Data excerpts

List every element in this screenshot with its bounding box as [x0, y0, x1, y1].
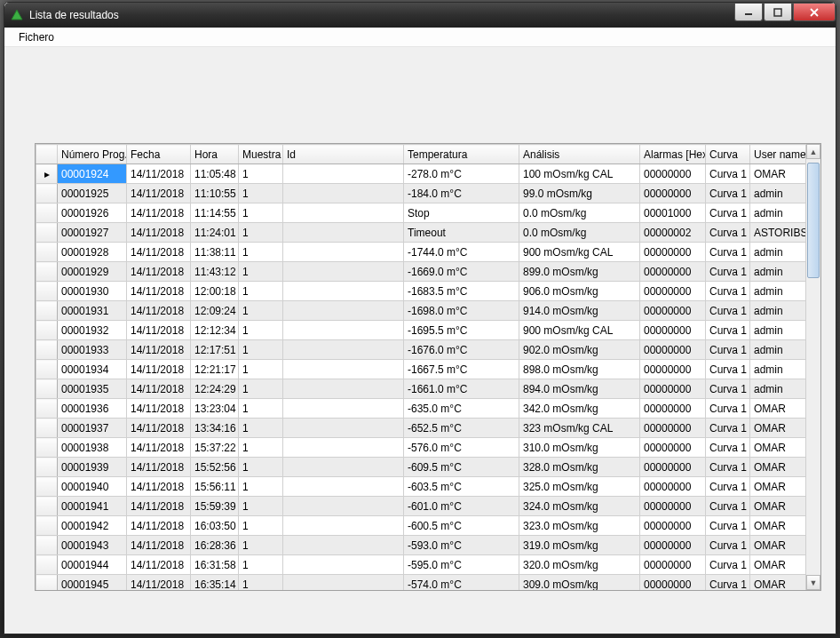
cell-id[interactable] [283, 419, 404, 438]
row-header[interactable] [36, 438, 58, 458]
cell-analisis[interactable]: 100 mOsm/kg CAL [519, 164, 640, 184]
cell-muestra[interactable]: 1 [239, 516, 283, 536]
cell-id[interactable] [283, 516, 404, 536]
row-header[interactable] [36, 419, 58, 438]
cell-user[interactable]: admin [750, 282, 806, 301]
cell-curva[interactable]: Curva 1 [706, 516, 750, 536]
cell-muestra[interactable]: 1 [239, 340, 283, 360]
table-row[interactable]: 0000194414/11/201816:31:581-595.0 m°C320… [36, 555, 806, 575]
cell-fecha[interactable]: 14/11/2018 [127, 223, 191, 243]
cell-fecha[interactable]: 14/11/2018 [127, 516, 191, 536]
table-row[interactable]: 0000193514/11/201812:24:291-1661.0 m°C89… [36, 379, 806, 399]
table-row[interactable]: 0000194314/11/201816:28:361-593.0 m°C319… [36, 536, 806, 555]
cell-analisis[interactable]: 894.0 mOsm/kg [519, 379, 640, 399]
cell-muestra[interactable]: 1 [239, 243, 283, 262]
cell-numero[interactable]: 00001945 [58, 575, 127, 591]
col-rowheader[interactable] [36, 145, 58, 164]
cell-temperatura[interactable]: -593.0 m°C [404, 536, 519, 555]
cell-fecha[interactable]: 14/11/2018 [127, 419, 191, 438]
cell-curva[interactable]: Curva 1 [706, 223, 750, 243]
cell-alarmas[interactable]: 00000000 [640, 516, 706, 536]
cell-user[interactable]: admin [750, 360, 806, 379]
cell-muestra[interactable]: 1 [239, 419, 283, 438]
cell-alarmas[interactable]: 00000000 [640, 477, 706, 497]
close-button[interactable] [793, 4, 836, 21]
row-header[interactable] [36, 497, 58, 516]
row-header[interactable] [36, 536, 58, 555]
cell-temperatura[interactable]: -635.0 m°C [404, 399, 519, 419]
cell-temperatura[interactable]: -609.5 m°C [404, 458, 519, 477]
table-row[interactable]: 0000194014/11/201815:56:111-603.5 m°C325… [36, 477, 806, 497]
cell-alarmas[interactable]: 00000000 [640, 282, 706, 301]
cell-numero[interactable]: 00001936 [58, 399, 127, 419]
table-row[interactable]: 0000194114/11/201815:59:391-601.0 m°C324… [36, 497, 806, 516]
row-header[interactable] [36, 184, 58, 203]
cell-analisis[interactable]: 319.0 mOsm/kg [519, 536, 640, 555]
cell-fecha[interactable]: 14/11/2018 [127, 497, 191, 516]
table-row[interactable]: 0000193314/11/201812:17:511-1676.0 m°C90… [36, 340, 806, 360]
cell-analisis[interactable]: 328.0 mOsm/kg [519, 458, 640, 477]
cell-alarmas[interactable]: 00000000 [640, 536, 706, 555]
cell-id[interactable] [283, 497, 404, 516]
cell-temperatura[interactable]: -574.0 m°C [404, 575, 519, 591]
cell-alarmas[interactable]: 00000000 [640, 360, 706, 379]
cell-temperatura[interactable]: -1698.0 m°C [404, 301, 519, 321]
cell-temperatura[interactable]: -600.5 m°C [404, 516, 519, 536]
menu-file[interactable]: Fichero [12, 29, 61, 45]
cell-alarmas[interactable]: 00000000 [640, 438, 706, 458]
row-header[interactable] [36, 360, 58, 379]
cell-hora[interactable]: 12:21:17 [191, 360, 239, 379]
cell-analisis[interactable]: 325.0 mOsm/kg [519, 477, 640, 497]
table-row[interactable]: 0000192914/11/201811:43:121-1669.0 m°C89… [36, 262, 806, 282]
cell-analisis[interactable]: 320.0 mOsm/kg [519, 555, 640, 575]
cell-numero[interactable]: 00001944 [58, 555, 127, 575]
cell-fecha[interactable]: 14/11/2018 [127, 477, 191, 497]
cell-analisis[interactable]: 898.0 mOsm/kg [519, 360, 640, 379]
cell-user[interactable]: OMAR [750, 575, 806, 591]
cell-user[interactable]: OMAR [750, 497, 806, 516]
cell-numero[interactable]: 00001937 [58, 419, 127, 438]
row-header[interactable] [36, 575, 58, 591]
cell-hora[interactable]: 11:43:12 [191, 262, 239, 282]
cell-hora[interactable]: 13:34:16 [191, 419, 239, 438]
cell-fecha[interactable]: 14/11/2018 [127, 243, 191, 262]
cell-fecha[interactable]: 14/11/2018 [127, 301, 191, 321]
cell-curva[interactable]: Curva 1 [706, 555, 750, 575]
row-header[interactable] [36, 379, 58, 399]
cell-temperatura[interactable]: -1669.0 m°C [404, 262, 519, 282]
cell-temperatura[interactable]: -184.0 m°C [404, 184, 519, 203]
cell-muestra[interactable]: 1 [239, 301, 283, 321]
cell-numero[interactable]: 00001938 [58, 438, 127, 458]
cell-hora[interactable]: 16:03:50 [191, 516, 239, 536]
table-row[interactable]: 0000193414/11/201812:21:171-1667.5 m°C89… [36, 360, 806, 379]
cell-fecha[interactable]: 14/11/2018 [127, 282, 191, 301]
cell-hora[interactable]: 11:38:11 [191, 243, 239, 262]
cell-numero[interactable]: 00001935 [58, 379, 127, 399]
cell-analisis[interactable]: 323 mOsm/kg CAL [519, 419, 640, 438]
scroll-track[interactable] [806, 159, 820, 575]
cell-curva[interactable]: Curva 1 [706, 360, 750, 379]
cell-curva[interactable]: Curva 1 [706, 340, 750, 360]
cell-id[interactable] [283, 399, 404, 419]
cell-id[interactable] [283, 262, 404, 282]
cell-fecha[interactable]: 14/11/2018 [127, 203, 191, 223]
col-fecha[interactable]: Fecha [127, 145, 191, 164]
row-header[interactable] [36, 516, 58, 536]
cell-user[interactable]: OMAR [750, 555, 806, 575]
cell-user[interactable]: OMAR [750, 419, 806, 438]
cell-alarmas[interactable]: 00001000 [640, 203, 706, 223]
cell-user[interactable]: OMAR [750, 458, 806, 477]
cell-user[interactable]: admin [750, 203, 806, 223]
cell-analisis[interactable]: 906.0 mOsm/kg [519, 282, 640, 301]
cell-muestra[interactable]: 1 [239, 555, 283, 575]
cell-alarmas[interactable]: 00000000 [640, 555, 706, 575]
col-temperatura[interactable]: Temperatura [404, 145, 519, 164]
row-header[interactable] [36, 458, 58, 477]
cell-analisis[interactable]: 900 mOsm/kg CAL [519, 321, 640, 340]
cell-alarmas[interactable]: 00000000 [640, 497, 706, 516]
cell-analisis[interactable]: 309.0 mOsm/kg [519, 575, 640, 591]
cell-alarmas[interactable]: 00000000 [640, 184, 706, 203]
cell-id[interactable] [283, 438, 404, 458]
cell-temperatura[interactable]: -595.0 m°C [404, 555, 519, 575]
cell-muestra[interactable]: 1 [239, 379, 283, 399]
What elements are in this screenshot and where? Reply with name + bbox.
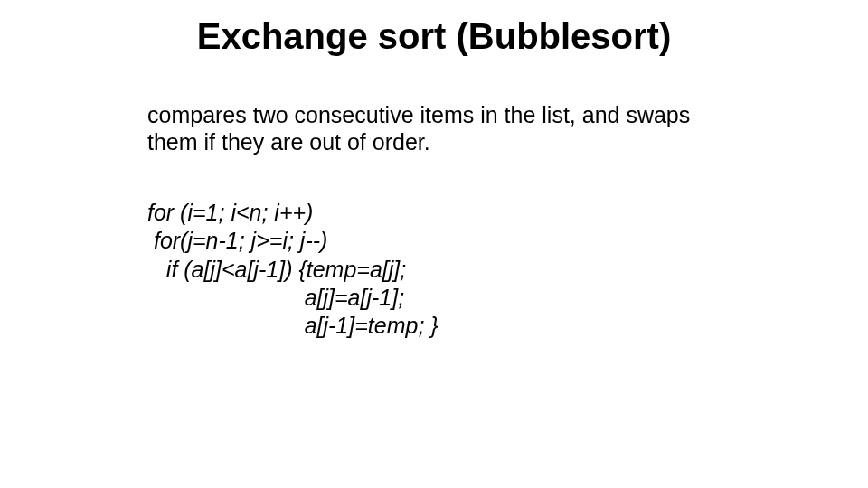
code-block: for (i=1; i<n; i++) for(j=n-1; j>=i; j--… <box>147 199 726 340</box>
code-line-2: for(j=n-1; j>=i; j--) <box>147 228 327 253</box>
code-line-5: a[j-1]=temp; } <box>147 313 439 338</box>
code-line-3: if (a[j]<a[j-1]) {temp=a[j]; <box>147 257 406 282</box>
slide: Exchange sort (Bubblesort) compares two … <box>0 0 868 488</box>
code-line-4: a[j]=a[j-1]; <box>147 285 404 310</box>
slide-title: Exchange sort (Bubblesort) <box>0 16 868 57</box>
code-line-1: for (i=1; i<n; i++) <box>147 200 313 225</box>
slide-description: compares two consecutive items in the li… <box>147 101 726 155</box>
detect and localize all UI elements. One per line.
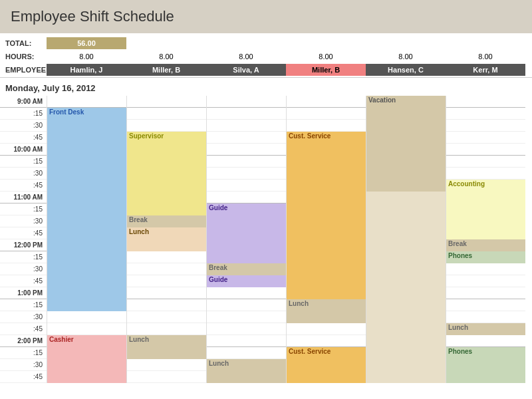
time-1045: :45 <box>0 180 47 192</box>
col-silva: Guide Break Guide Lunch <box>206 96 286 383</box>
kerr-accounting: Accounting <box>446 180 525 239</box>
time-1145: :45 <box>0 227 47 239</box>
hamlin-front-desk-1: Front Desk <box>47 108 126 311</box>
day-label: Monday, July 16, 2012 <box>0 78 532 96</box>
emp-miller2: Miller, B <box>286 64 366 76</box>
kerr-phones-2: Phones <box>446 347 525 383</box>
time-945: :45 <box>0 132 47 144</box>
time-1200: 12:00 PM <box>0 239 47 251</box>
time-1100: 11:00 AM <box>0 192 47 203</box>
hours-row: HOURS: 8.00 8.00 8.00 8.00 8.00 8.00 <box>0 51 532 63</box>
col-miller1: Supervisor Break Lunch Lunch <box>126 96 206 383</box>
page-title: Employee Shift Schedule <box>0 0 532 33</box>
time-115: :15 <box>0 299 47 311</box>
grid-body: 9:00 AM :15 :30 :45 10:00 AM :15 :30 :45… <box>0 96 532 383</box>
hours-hansen: 8.00 <box>366 51 446 63</box>
hansen-vacation: Vacation <box>366 96 446 192</box>
time-1015: :15 <box>0 156 47 168</box>
time-1000: 10:00 AM <box>0 144 47 156</box>
silva-lunch: Lunch <box>207 359 286 383</box>
miller2-cust-service-1: Cust. Service <box>287 132 366 299</box>
time-1245: :45 <box>0 275 47 287</box>
silva-break-2: Break <box>207 263 286 275</box>
hours-miller2: 8.00 <box>286 51 366 63</box>
hours-hamlin: 8.00 <box>47 51 126 63</box>
header-section: TOTAL: 56.00 HOURS: 8.00 8.00 8.00 8.00 … <box>0 33 532 78</box>
hamlin-cashier: Cashier <box>47 335 126 383</box>
time-915: :15 <box>0 108 47 120</box>
time-245: :45 <box>0 371 47 383</box>
hours-silva: 8.00 <box>206 51 286 63</box>
time-145: :45 <box>0 323 47 335</box>
miller2-cust-service-2: Cust. Service <box>287 347 366 383</box>
total-row: TOTAL: 56.00 <box>0 37 532 49</box>
emp-miller1: Miller, B <box>126 64 206 76</box>
hours-miller1: 8.00 <box>126 51 206 63</box>
emp-kerr: Kerr, M <box>446 64 525 76</box>
col-miller2: Cust. Service Lunch Cust. Service <box>286 96 366 383</box>
time-230: :30 <box>0 359 47 371</box>
emp-silva: Silva, A <box>206 64 286 76</box>
silva-guide-2: Guide <box>207 275 286 287</box>
employee-row: EMPLOYEE: Hamlin, J Miller, B Silva, A M… <box>0 64 532 76</box>
time-130: :30 <box>0 311 47 323</box>
time-1130: :30 <box>0 215 47 227</box>
miller-lunch-2: Lunch <box>127 335 206 359</box>
time-column: 9:00 AM :15 :30 :45 10:00 AM :15 :30 :45… <box>0 96 47 383</box>
time-1115: :15 <box>0 203 47 215</box>
time-1030: :30 <box>0 168 47 180</box>
time-900: 9:00 AM <box>0 96 47 108</box>
kerr-lunch: Lunch <box>446 323 525 335</box>
miller-supervisor-1: Supervisor <box>127 132 206 227</box>
total-value: 56.00 <box>47 37 126 49</box>
time-1230: :30 <box>0 263 47 275</box>
schedule-grid: .grid-body { display: flex; flex-directi… <box>0 96 532 383</box>
hours-label: HOURS: <box>0 53 47 61</box>
col-hansen: Vacation <box>366 96 446 383</box>
silva-guide-1: Guide <box>207 203 286 263</box>
time-930: :30 <box>0 120 47 132</box>
miller-break-1: Break <box>127 215 206 227</box>
employee-label: EMPLOYEE: <box>0 66 47 74</box>
time-200: 2:00 PM <box>0 335 47 347</box>
kerr-phones-1: Phones <box>446 251 525 263</box>
time-1215: :15 <box>0 251 47 263</box>
emp-hansen: Hansen, C <box>366 64 446 76</box>
time-215: :15 <box>0 347 47 359</box>
col-kerr: Accounting Break Phones Lunch Phones <box>446 96 525 383</box>
time-100: 1:00 PM <box>0 287 47 299</box>
kerr-break: Break <box>446 239 525 251</box>
col-hamlin: Front Desk Cashier <box>47 96 126 383</box>
miller-lunch-1: Lunch <box>127 227 206 251</box>
total-label: TOTAL: <box>0 39 47 47</box>
emp-hamlin: Hamlin, J <box>47 64 126 76</box>
data-columns: Front Desk Cashier Supervisor Break Lunc… <box>47 96 532 383</box>
miller2-lunch: Lunch <box>287 299 366 323</box>
hours-kerr: 8.00 <box>446 51 525 63</box>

**What to do:**
Show every line above in which the word "user" is found.

**Response to this exercise:**
cell-user[interactable]: admin [750, 282, 806, 301]
cell-user[interactable]: admin [750, 360, 806, 379]
cell-user[interactable]: OMAR [750, 575, 806, 591]
cell-user[interactable]: OMAR [750, 497, 806, 516]
cell-user[interactable]: OMAR [750, 555, 806, 575]
cell-user[interactable]: OMAR [750, 419, 806, 438]
cell-user[interactable]: OMAR [750, 458, 806, 477]
cell-user[interactable]: admin [750, 203, 806, 223]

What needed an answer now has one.